Guardando al futuro, la Repubblica Ceca punta con decisione sulla digitalizzazione dei controlli. Da ottobre è attivo all’aeroporto Václav Havel di Praga il nuovo Sistema biometrico di Entrata/Uscita (EES) dell’UE, che sostituisce i timbri manuali sui passaporti dei visitatori extra-UE. Il Ministero dell’Interno sta inoltre implementando un Sistema Informativo per gli Stranieri che collegherà i dati dei permessi di soggiorno con quelli del lavoro, delle tasse e dei benefici sociali, offrendo alle autorità un controllo in tempo reale sulla conformità.

Il messaggio per i responsabili della mobilità è chiaro: sebbene la domanda di talenti resti alta, i controlli amministrativi si fanno più rigorosi.
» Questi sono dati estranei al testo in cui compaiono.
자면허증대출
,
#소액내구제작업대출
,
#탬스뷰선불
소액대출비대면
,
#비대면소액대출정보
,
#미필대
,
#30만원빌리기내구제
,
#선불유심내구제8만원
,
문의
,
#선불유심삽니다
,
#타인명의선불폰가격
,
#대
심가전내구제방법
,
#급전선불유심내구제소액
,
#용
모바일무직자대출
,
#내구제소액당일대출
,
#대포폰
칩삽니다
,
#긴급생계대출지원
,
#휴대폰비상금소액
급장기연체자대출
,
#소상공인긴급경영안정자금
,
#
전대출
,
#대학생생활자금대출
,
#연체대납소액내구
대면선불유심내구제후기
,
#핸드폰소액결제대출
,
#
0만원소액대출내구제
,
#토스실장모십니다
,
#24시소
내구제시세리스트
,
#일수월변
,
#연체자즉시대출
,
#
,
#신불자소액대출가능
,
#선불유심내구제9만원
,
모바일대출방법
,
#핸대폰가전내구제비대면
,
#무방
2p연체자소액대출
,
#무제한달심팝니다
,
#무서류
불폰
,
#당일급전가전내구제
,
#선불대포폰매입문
Le aziende devono assicurarsi che le notifiche per i lavoratori distaccati, i certificati di sicurezza sociale A1 e la partecipazione ai corsi di integrazione siano correttamente registrati nei nuovi portali. Il personale ucraino va informato della scadenza della Protezione Temporanea nel 2026 e del probabile passaggio successivo alle procedure standard per il rilascio della carta di lavoro.